(Beginning of Material for the task)

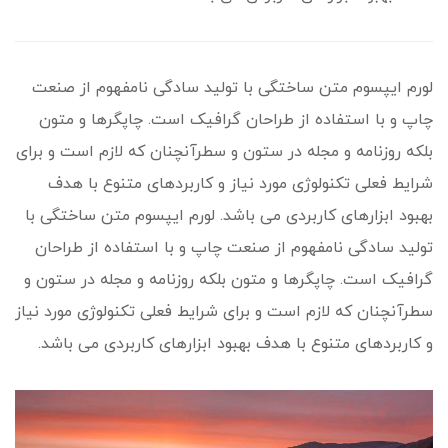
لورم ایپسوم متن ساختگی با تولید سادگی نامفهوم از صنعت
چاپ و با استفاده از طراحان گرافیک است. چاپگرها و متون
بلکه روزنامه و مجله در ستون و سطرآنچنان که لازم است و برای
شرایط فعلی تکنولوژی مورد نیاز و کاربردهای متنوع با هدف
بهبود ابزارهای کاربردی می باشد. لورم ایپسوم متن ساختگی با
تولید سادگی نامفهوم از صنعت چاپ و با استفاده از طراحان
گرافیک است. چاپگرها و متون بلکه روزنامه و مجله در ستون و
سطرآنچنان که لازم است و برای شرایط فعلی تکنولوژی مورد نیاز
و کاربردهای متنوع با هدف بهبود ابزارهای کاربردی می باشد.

(End of Material for the task)

▶ **Task goal**
Keep every word of the lines above unchanged in the copy, and omit the pictures.

▶ **Completed task**
لورم ایپسوم متن ساختگی با تولید سادگی نامفهوم از صنعت
چاپ و با استفاده از طراحان گرافیک است. چاپگرها و متون
بلکه روزنامه و مجله در ستون و سطرآنچنان که لازم است و برای
شرایط فعلی تکنولوژی مورد نیاز و کاربردهای متنوع با هدف
بهبود ابزارهای کاربردی می باشد. لورم ایپسوم متن ساختگی با
تولید سادگی نامفهوم از صنعت چاپ و با استفاده از طراحان
گرافیک است. چاپگرها و متون بلکه روزنامه و مجله در ستون و
سطرآنچنان که لازم است و برای شرایط فعلی تکنولوژی مورد نیاز
و کاربردهای متنوع با هدف بهبود ابزارهای کاربردی می باشد.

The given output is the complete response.